• [Data records]:
---
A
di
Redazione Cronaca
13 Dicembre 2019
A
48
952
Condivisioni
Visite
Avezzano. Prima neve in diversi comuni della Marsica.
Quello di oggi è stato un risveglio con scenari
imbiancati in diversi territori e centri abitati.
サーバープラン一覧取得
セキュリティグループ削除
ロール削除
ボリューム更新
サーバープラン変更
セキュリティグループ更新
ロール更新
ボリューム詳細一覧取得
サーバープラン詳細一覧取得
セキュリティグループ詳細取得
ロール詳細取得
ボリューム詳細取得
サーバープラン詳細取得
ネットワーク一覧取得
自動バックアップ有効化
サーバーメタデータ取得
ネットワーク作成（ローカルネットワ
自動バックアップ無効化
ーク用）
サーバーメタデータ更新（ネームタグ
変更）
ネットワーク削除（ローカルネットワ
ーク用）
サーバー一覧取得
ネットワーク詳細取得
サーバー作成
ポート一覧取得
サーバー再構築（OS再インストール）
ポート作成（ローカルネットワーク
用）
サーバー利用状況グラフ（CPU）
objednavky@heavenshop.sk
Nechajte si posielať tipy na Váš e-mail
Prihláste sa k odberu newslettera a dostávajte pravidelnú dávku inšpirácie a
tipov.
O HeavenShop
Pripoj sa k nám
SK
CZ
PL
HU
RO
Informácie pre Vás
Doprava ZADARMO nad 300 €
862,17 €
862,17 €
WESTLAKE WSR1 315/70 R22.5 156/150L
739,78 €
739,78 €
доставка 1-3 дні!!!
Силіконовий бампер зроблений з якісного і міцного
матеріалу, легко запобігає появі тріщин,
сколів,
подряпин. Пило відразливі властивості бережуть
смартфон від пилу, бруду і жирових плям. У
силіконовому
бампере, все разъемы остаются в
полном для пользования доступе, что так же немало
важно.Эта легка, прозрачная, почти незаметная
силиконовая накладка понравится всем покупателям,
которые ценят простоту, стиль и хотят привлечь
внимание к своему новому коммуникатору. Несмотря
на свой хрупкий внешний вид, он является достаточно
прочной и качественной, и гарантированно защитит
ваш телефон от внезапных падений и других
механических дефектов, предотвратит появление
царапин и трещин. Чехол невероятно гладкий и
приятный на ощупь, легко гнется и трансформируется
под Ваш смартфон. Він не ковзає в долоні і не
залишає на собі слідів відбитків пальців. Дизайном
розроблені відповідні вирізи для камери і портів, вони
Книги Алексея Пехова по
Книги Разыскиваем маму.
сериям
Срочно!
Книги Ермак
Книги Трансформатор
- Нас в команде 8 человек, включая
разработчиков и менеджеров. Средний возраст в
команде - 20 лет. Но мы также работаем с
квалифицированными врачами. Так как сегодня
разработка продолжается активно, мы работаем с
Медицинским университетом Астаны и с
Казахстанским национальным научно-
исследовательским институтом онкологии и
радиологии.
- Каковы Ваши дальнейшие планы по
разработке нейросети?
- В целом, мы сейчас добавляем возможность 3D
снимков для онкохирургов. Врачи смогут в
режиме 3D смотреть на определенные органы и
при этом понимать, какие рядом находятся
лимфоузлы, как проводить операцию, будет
---
• [PROBLEM DETAILS]: Take the entries above and write them out again unchanged.

• [YOUR SOLUTION]:
A
di
Redazione Cronaca
13 Dicembre 2019
A
48
952
Condivisioni
Visite
Avezzano. Prima neve in diversi comuni della Marsica.
Quello di oggi è stato un risveglio con scenari
imbiancati in diversi territori e centri abitati.
サーバープラン一覧取得
セキュリティグループ削除
ロール削除
ボリューム更新
サーバープラン変更
セキュリティグループ更新
ロール更新
ボリューム詳細一覧取得
サーバープラン詳細一覧取得
セキュリティグループ詳細取得
ロール詳細取得
ボリューム詳細取得
サーバープラン詳細取得
ネットワーク一覧取得
自動バックアップ有効化
サーバーメタデータ取得
ネットワーク作成（ローカルネットワ
自動バックアップ無効化
ーク用）
サーバーメタデータ更新（ネームタグ
変更）
ネットワーク削除（ローカルネットワ
ーク用）
サーバー一覧取得
ネットワーク詳細取得
サーバー作成
ポート一覧取得
サーバー再構築（OS再インストール）
ポート作成（ローカルネットワーク
用）
サーバー利用状況グラフ（CPU）
objednavky@heavenshop.sk
Nechajte si posielať tipy na Váš e-mail
Prihláste sa k odberu newslettera a dostávajte pravidelnú dávku inšpirácie a
tipov.
O HeavenShop
Pripoj sa k nám
SK
CZ
PL
HU
RO
Informácie pre Vás
Doprava ZADARMO nad 300 €
862,17 €
862,17 €
WESTLAKE WSR1 315/70 R22.5 156/150L
739,78 €
739,78 €
доставка 1-3 дні!!!
Силіконовий бампер зроблений з якісного і міцного
матеріалу, легко запобігає появі тріщин,
сколів,
подряпин. Пило відразливі властивості бережуть
смартфон від пилу, бруду і жирових плям. У
силіконовому
бампере, все разъемы остаются в
полном для пользования доступе, что так же немало
важно.Эта легка, прозрачная, почти незаметная
силиконовая накладка понравится всем покупателям,
которые ценят простоту, стиль и хотят привлечь
внимание к своему новому коммуникатору. Несмотря
на свой хрупкий внешний вид, он является достаточно
прочной и качественной, и гарантированно защитит
ваш телефон от внезапных падений и других
механических дефектов, предотвратит появление
царапин и трещин. Чехол невероятно гладкий и
приятный на ощупь, легко гнется и трансформируется
под Ваш смартфон. Він не ковзає в долоні і не
залишає на собі слідів відбитків пальців. Дизайном
розроблені відповідні вирізи для камери і портів, вони
Книги Алексея Пехова по
Книги Разыскиваем маму.
сериям
Срочно!
Книги Ермак
Книги Трансформатор
- Нас в команде 8 человек, включая
разработчиков и менеджеров. Средний возраст в
команде - 20 лет. Но мы также работаем с
квалифицированными врачами. Так как сегодня
разработка продолжается активно, мы работаем с
Медицинским университетом Астаны и с
Казахстанским национальным научно-
исследовательским институтом онкологии и
радиологии.
- Каковы Ваши дальнейшие планы по
разработке нейросети?
- В целом, мы сейчас добавляем возможность 3D
снимков для онкохирургов. Врачи смогут в
режиме 3D смотреть на определенные органы и
при этом понимать, какие рядом находятся
лимфоузлы, как проводить операцию, будет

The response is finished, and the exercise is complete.